* Exercise prompt *
Which lines of the entries contain the word "Stand"? Please list them.

* Exercise inputs *
· · · ·

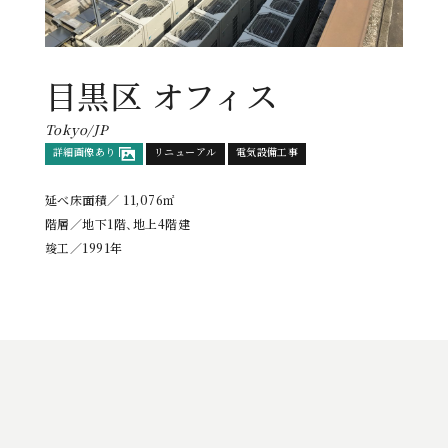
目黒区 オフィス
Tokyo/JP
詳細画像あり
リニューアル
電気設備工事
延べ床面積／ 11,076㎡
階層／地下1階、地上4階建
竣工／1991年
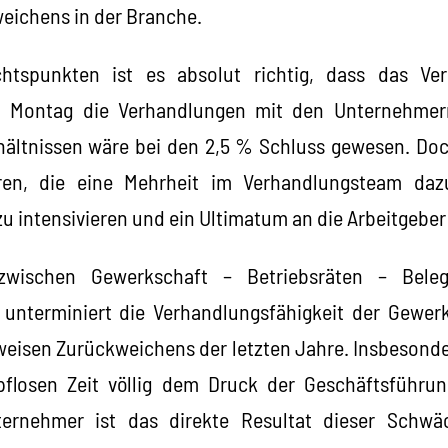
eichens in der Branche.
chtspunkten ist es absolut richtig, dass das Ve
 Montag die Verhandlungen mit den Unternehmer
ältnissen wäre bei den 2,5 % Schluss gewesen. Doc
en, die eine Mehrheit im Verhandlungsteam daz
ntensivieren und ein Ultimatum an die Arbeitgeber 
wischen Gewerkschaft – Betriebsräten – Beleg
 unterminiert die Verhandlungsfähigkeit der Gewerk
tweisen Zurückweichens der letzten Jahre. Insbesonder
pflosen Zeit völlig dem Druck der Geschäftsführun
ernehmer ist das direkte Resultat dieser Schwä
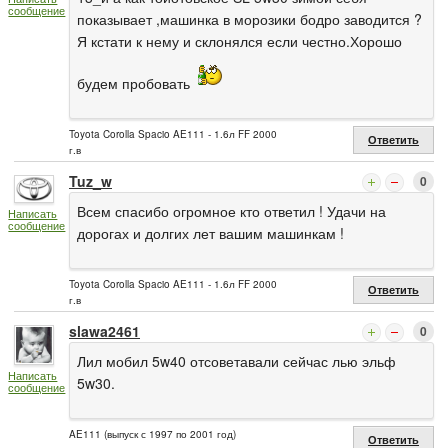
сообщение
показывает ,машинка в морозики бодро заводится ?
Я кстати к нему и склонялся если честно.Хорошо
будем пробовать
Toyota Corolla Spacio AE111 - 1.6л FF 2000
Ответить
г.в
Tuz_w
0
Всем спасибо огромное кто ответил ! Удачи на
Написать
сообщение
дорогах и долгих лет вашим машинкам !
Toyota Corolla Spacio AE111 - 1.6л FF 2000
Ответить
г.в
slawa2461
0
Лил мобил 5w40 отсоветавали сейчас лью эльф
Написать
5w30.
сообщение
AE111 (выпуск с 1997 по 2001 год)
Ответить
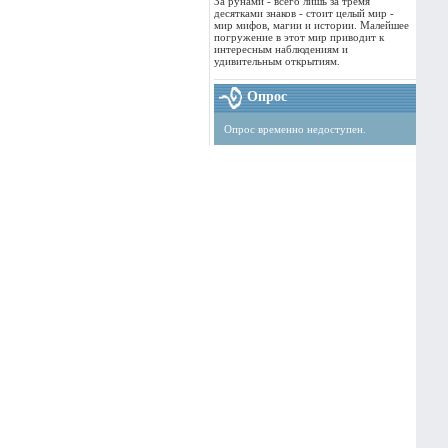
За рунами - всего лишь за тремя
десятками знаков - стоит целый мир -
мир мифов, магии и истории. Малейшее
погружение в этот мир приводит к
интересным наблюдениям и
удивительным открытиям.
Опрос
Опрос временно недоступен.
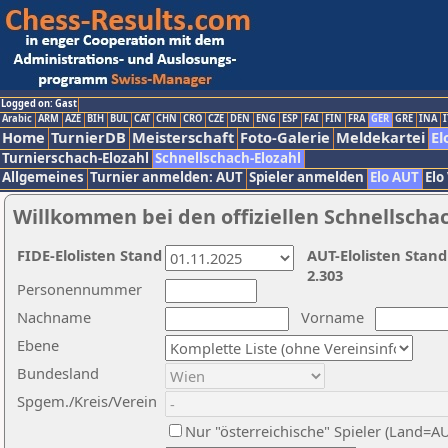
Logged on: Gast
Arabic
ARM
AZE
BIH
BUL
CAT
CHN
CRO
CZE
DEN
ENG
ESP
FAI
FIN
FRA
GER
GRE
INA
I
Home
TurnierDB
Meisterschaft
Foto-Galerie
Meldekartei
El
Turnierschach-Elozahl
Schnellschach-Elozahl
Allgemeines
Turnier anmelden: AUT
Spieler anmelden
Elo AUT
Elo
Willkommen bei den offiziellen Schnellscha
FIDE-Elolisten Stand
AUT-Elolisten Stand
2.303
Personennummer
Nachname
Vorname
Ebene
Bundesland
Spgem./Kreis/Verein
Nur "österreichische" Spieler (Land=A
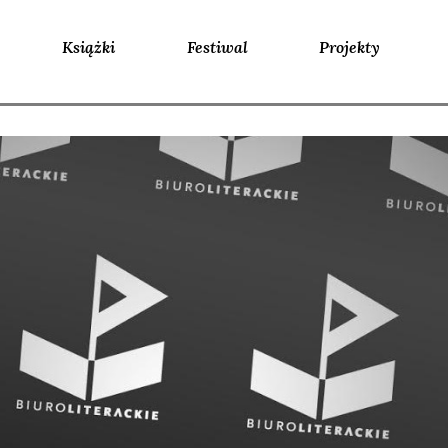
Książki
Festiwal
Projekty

· · · ·

* Problem solution *
FIDE-Elolisten Stand
AUT-Elolisten Stand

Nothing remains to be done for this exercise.